If you think raising a kid in today’s world is hard, imagine how tough it would be if your child also happened to be a Volkswagen Beetle. And not a modern Beetle at that, but a 1960’s era Bug who tended to forget himself racing joyously and heedlessly down the highway, only to break down on the side of the road, puking oil.

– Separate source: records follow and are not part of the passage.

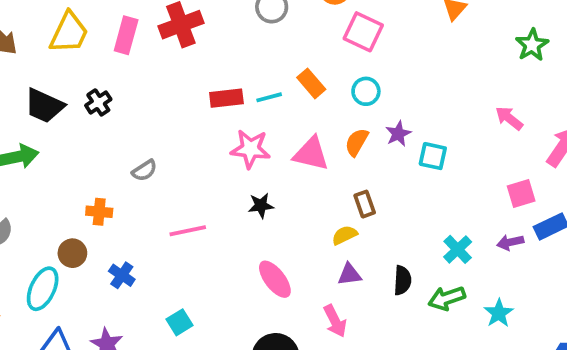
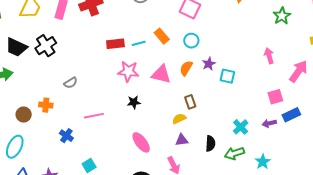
black cross: (98, 102) -> (46, 46), size x1.5
pink arrow: (509, 118) -> (269, 56), turned 35
brown circle: (72, 253) -> (24, 115), moved
blue cross: (122, 275) -> (66, 136), moved

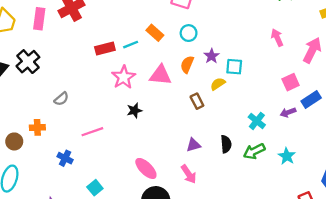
pink star: (128, 71) -> (124, 77), turned -30
yellow semicircle: (179, 119) -> (218, 84), moved
pink ellipse: (141, 142) -> (146, 168), moved

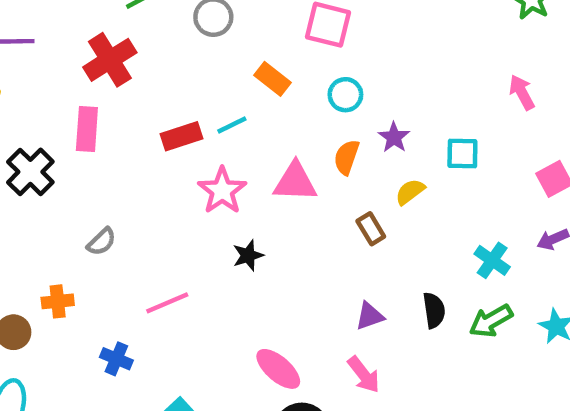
pink rectangle: (39, 19) -> (87, 129), moved
orange rectangle: (155, 33) -> (272, 79), moved
cyan square: (234, 67) -> (462, 154), moved

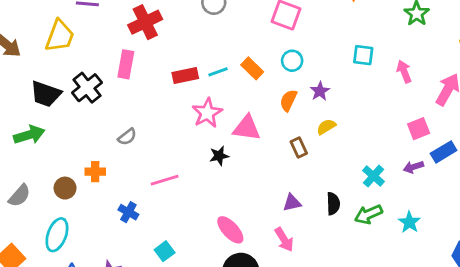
orange rectangle: (272, 79) -> (252, 68), moved
cyan square: (462, 154) -> (363, 55), moved
pink triangle: (295, 182) -> (247, 128), moved

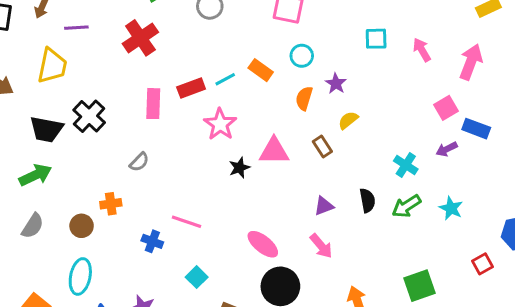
pink rectangle: (126, 64) -> (153, 104), moved
pink triangle: (247, 128) -> (274, 151), moved
blue rectangle: (444, 152) -> (476, 129), turned 60
pink line: (165, 180) -> (187, 222), moved, turned 44
gray semicircle: (19, 196) -> (33, 226), moved

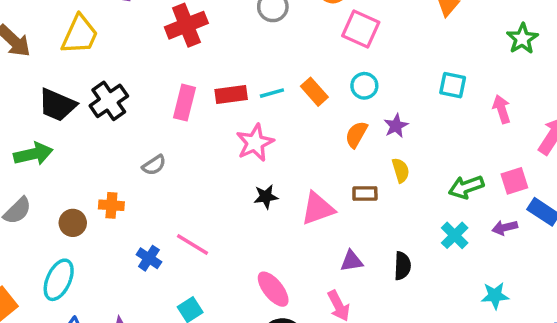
yellow semicircle: (348, 120) -> (401, 170), turned 100
brown rectangle: (322, 146) -> (365, 193), turned -70
pink triangle: (274, 151) -> (318, 209), moved, turned -32
green arrow: (406, 206) -> (466, 187), moved
cyan star: (451, 208) -> (495, 296), turned 30

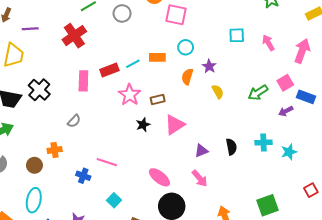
orange rectangle: (314, 92) -> (157, 57), turned -35
brown rectangle: (365, 193) -> (158, 99), moved
cyan cross: (455, 235) -> (264, 143), moved, turned -35

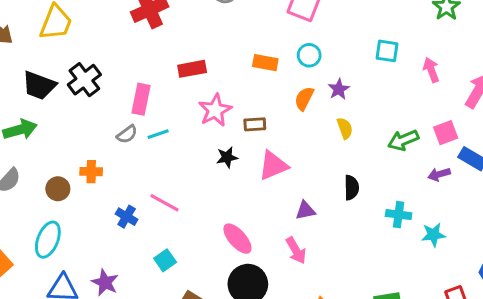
cyan line: (133, 64) -> (158, 134), moved
pink rectangle: (83, 81) -> (141, 99), moved
black semicircle: (231, 147) -> (352, 188), moved

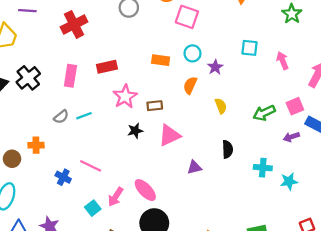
purple star: (339, 89) -> (215, 67), moved
pink rectangle: (141, 99) -> (70, 76), moved
pink arrow: (296, 250) -> (116, 197), moved, turned 66

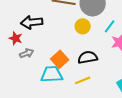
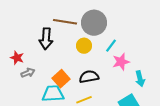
black arrow: (32, 22) -> (46, 39), moved, turned -80

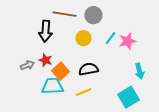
gray circle: (94, 23) -> (94, 15), size x0.7
red star: (17, 58) -> (46, 60), moved
pink star: (121, 62) -> (128, 41), moved

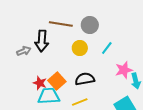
pink star: (128, 41) -> (124, 70), moved
red star: (46, 60) -> (40, 83), moved
gray arrow: (28, 65) -> (24, 51), moved

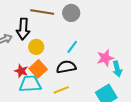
yellow circle: (80, 48) -> (36, 47), moved
cyan line: (107, 48) -> (72, 47), moved

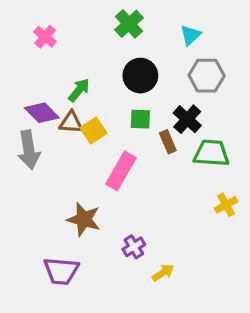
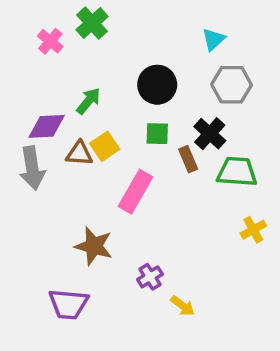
green cross: (129, 24) -> (92, 23), moved
purple diamond: (42, 113) -> (47, 126), turned -48
brown triangle: (71, 122) -> (79, 154), moved
yellow arrow: (163, 273) -> (183, 306), turned 70

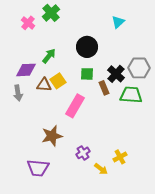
gray hexagon: (232, 85) -> (139, 68), moved
gray arrow: (32, 168) -> (18, 93), size x0.7
yellow cross: (253, 230) -> (120, 157), moved
brown star: (94, 246) -> (52, 136), turned -30

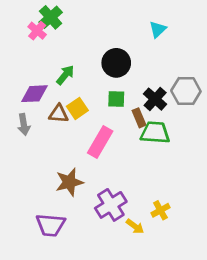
green cross: (51, 13) -> (51, 17), moved
green trapezoid: (131, 95) -> (155, 133), moved
purple cross: (83, 153) -> (111, 205), size x1.6

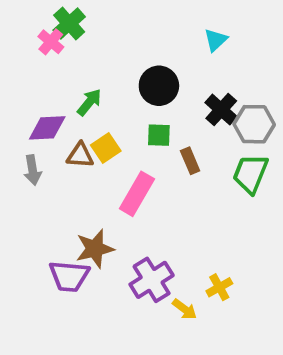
black cross: (155, 99) -> (221, 110), moved
green trapezoid: (155, 133) -> (250, 174), moved, turned -72
purple trapezoid: (51, 225) -> (69, 276), moved

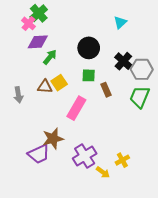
purple diamond: (47, 128) -> (38, 42), moved
purple trapezoid: (69, 276) -> (39, 154), turned -30

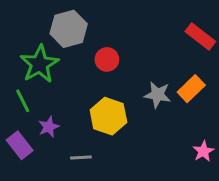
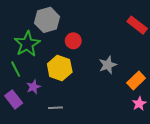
orange rectangle: (191, 89) -> (136, 81), moved
gray star: (157, 95) -> (108, 65), turned -30
yellow hexagon: (108, 116) -> (60, 68), moved

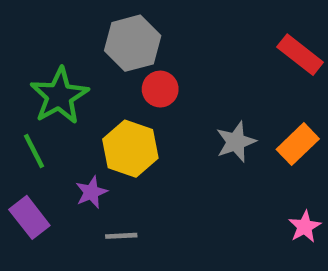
gray hexagon: (47, 20) -> (133, 43), moved
orange rectangle: (136, 81) -> (298, 144), moved
purple star: (33, 87) -> (91, 192), moved

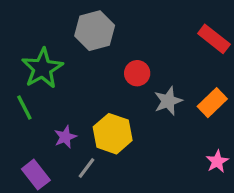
red circle: (160, 89) -> (137, 73), moved
yellow hexagon: (130, 149) -> (113, 134), moved
purple rectangle: (29, 217) -> (36, 175), moved
gray line: (121, 236) -> (86, 168), turned -50

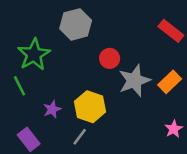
gray star: (168, 101) -> (134, 81), size x1.4
gray line: (86, 168) -> (80, 137), moved

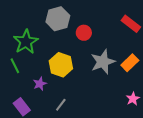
red circle: (110, 58) -> (84, 33), moved
yellow hexagon: (90, 107) -> (61, 65), moved

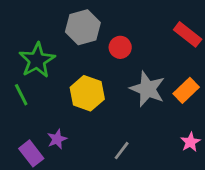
gray star: (103, 62) -> (147, 89), turned -30
purple star: (40, 84) -> (57, 139), moved
gray line: (61, 105) -> (122, 151), moved

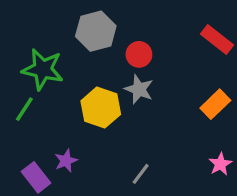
green star: (37, 60) -> (43, 69), turned -30
gray star: (147, 89) -> (139, 89), moved, size x0.7
green line: (21, 95) -> (24, 109), turned 60

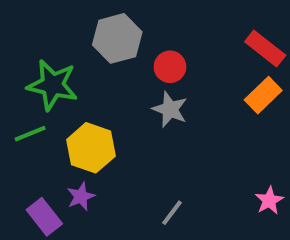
orange rectangle: (215, 104) -> (263, 95), moved
yellow hexagon: (101, 108) -> (91, 148), moved
green line: (24, 109) -> (30, 134), turned 35

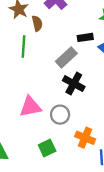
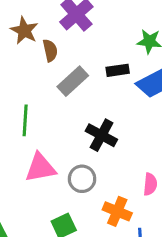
green line: (24, 46) -> (25, 120), moved
gray rectangle: (66, 57) -> (73, 81), moved

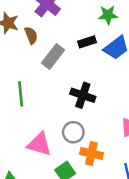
pink triangle: (40, 168) -> (39, 144), moved, turned 36
orange cross: (117, 211) -> (91, 153), moved

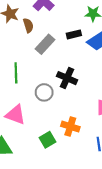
gray circle: (73, 132) -> (44, 92), moved
pink triangle: (39, 144) -> (15, 115), moved

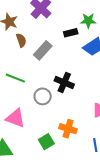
brown semicircle: (28, 25) -> (21, 40), moved
black rectangle: (74, 34) -> (71, 33), moved
green line: (16, 73) -> (15, 78), turned -66

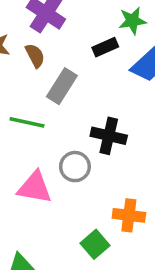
brown semicircle: (21, 40) -> (35, 56), moved
green line: (15, 78) -> (27, 122), moved
pink triangle: (15, 118) -> (35, 187), moved

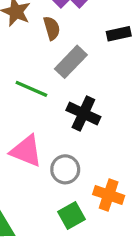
black cross: (109, 136) -> (83, 114), moved
gray circle: (75, 167) -> (65, 169), moved

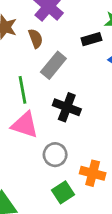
green line: (31, 89) -> (22, 90), turned 60
pink triangle: (26, 151) -> (25, 125), moved

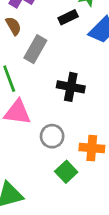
black cross: (67, 107) -> (71, 87), moved

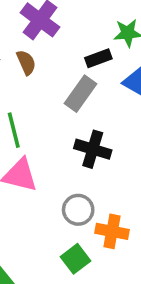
gray rectangle: (35, 49) -> (81, 94), moved
gray circle: (52, 136) -> (78, 210), moved

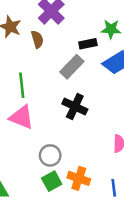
gray circle: (78, 210) -> (50, 155), moved
orange cross: (112, 231) -> (79, 178), moved

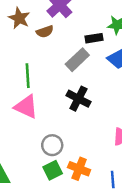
brown semicircle: (37, 39) -> (45, 32), turned 84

It’s enough to help a man cope with the recent death of his father, and focus on the dizzying, beautiful here and now of his fragile child.

Welcome to Christopher Boucher’s zany and brilliant literary universe, a place where metaphors shift beneath your feet, familiar words suddenly assume new meaning, tools talk, trees walk, and where time is actually money.

Modeled on the bestselling 1969 hippie handbook of the same title, this wildly inventive tale is both a stunning tour-de-force and a wise and charming consideration of the stuff of great fiction: death, love, loss, responsibility, and road trips.

With the hyperkinetic spark of George Saunders and the surrealist humanism of Aimee Bender, How to Keep Your Volkswagen Alive marks the arrival of a fiction-making Mozart.

How to Keep Your Volkswagen Alive was published by Melville House in 2011. The french translation, Comment Élever Votre Volkswagen, was published by Le Nouvel Attila in 2014.